Kerajaan Galuh Purba mempunyai wilayah kekuasaan yang
lumayan luas, mulai dari Indramayu, Cirebon, Brebes, Tegal, Pemalang, Bumiayu,
Banyumas, Cilacap, Purbalingga, Banjarnegara, Kedu, Kebumen, Kulonprogo, dan
Purwodadi.
Berdasarkan prasasti Bogor, karena pamor kerajaan Galuh
Purba menurun (kalah pamor dynasti Syailendra di Jawa Tengah yang mulai
berkembang) kemudian ibukota kerajaan Galuh Purba pindah ke Kawali (dekat
Garut) kemudian disebut Kerajaan Galuh Kawali.
Pada masa Purnawarman menjadi Raja Tarumanegara, kerajaan
Galuh Kawali menjadi kerajaan bawahan Tarumanegara. Pada saat Tarumanegara
diperintah oleh Raja Candrawarman, kerajaan Galuh Kawali kembali mendapatkan kekuasaannya
kembali.
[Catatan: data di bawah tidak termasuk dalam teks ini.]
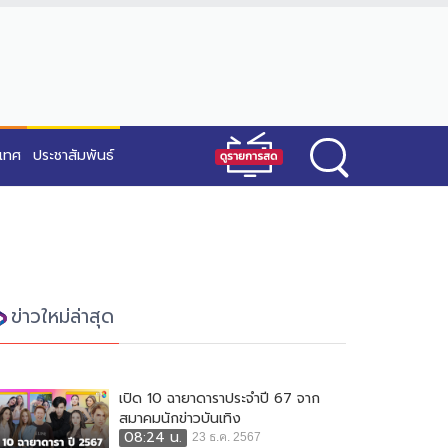
ะเทศ
ประชาสัมพันธ์
ข่าวใหม่ล่าสุด
เปิด 10 ฉายาดาราประจำปี 67 จาก
สมาคมนักข่าวบันเทิง
08:24 น.
23 ธ.ค. 2567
Pada masa Tarumanegara diperintah oleh Raja Tarusbawa, Wretikandayun
(raja Galuh Kawali) memisahkan diri (merdeka) dari Tarumanegara dan mendapat
dukungan dari Kerajaan Kalingga, kemudian menjadi Kerajaan Galuh dengan pusat
pemerintahan Banjar Pataruman. Kerajaan Galuh ini yang kemudian berkembang
menjadi Kerajaan Pajajaran di Jawa
barat.
Meskipun dalam perkembangannya Kerajaan Galuh Purba
berkembang menjadi Kerajaan besar yaitu Kalingga di Jawa Tengah dan Galuh di
Jawa Barat, hubungan keturunan Galuh Purba tetap terjalin dengan baik dan
terjadi perkawinan antar Kerajaan sehingga muncul Dinasti Sanjaya yang kemudian
mempunyai keturunan raja-raja di Jawa.
Berdasarkan kajian bahasa yang dilakukan oleh E. M
Uhlenbeck, 1964, dalam bukunya: “A Critical Survey of Studies on the Language
of Java and Madura”, The Hague: Martinus Nijhoff, bahasa yang digunakan oleh “keturunan
Galuh Purba” masuk ke dalam Rumpun Basa Jawa Bagian Kulon yang meliputi: Sub
Dialek Banten Lor, Sub Dialek Cirebon/Idramayu, Sub Dialek Tegalan, Sub Dialek
Banyuma, Sub Dialek Bumiayu. Dialek inilah yang biasa disebut dengan Bahasa
Jawa Ngapak.
Keterkaitan Banyumas dengan
Kesultanan Mataram Islam (Surakarta)
|
Bupati Cilacap Pertama (Foto tahun 1863) |
Pada masa Kesultanan Demak (Pra-Mataram Islam), sebagian
besar wilayah Banyumas termasuk dalam kekuasaan Pajang. Pada awalnya pusat
pemerintahan Banyumas berada di Wirasaba (Purbalingga). Kemudian menjelang
berakhirnya kejayaan kerajaan Pajang dan mulai berdirinya kerajaan Mataram
(1587), Adipati Wargo Utomo II menyerahkan kekuasaan Kadipaten Wirasaba ke
saudara-saudaranya, sementara beliau sendiri memilih membentuk Kadipaten baru
dengan nama Kadipaten Banyumas dan beliau menjadi Adipati pertama dengan
Adipati Mrapat.
Seiring dengan berkembangnya Kerajaan Mataram, Kadipaten-Kadipaten
di wilayah Banyumasan pun tunduk pada kekuasaan Mataram (Yogyakarta/Surakarta).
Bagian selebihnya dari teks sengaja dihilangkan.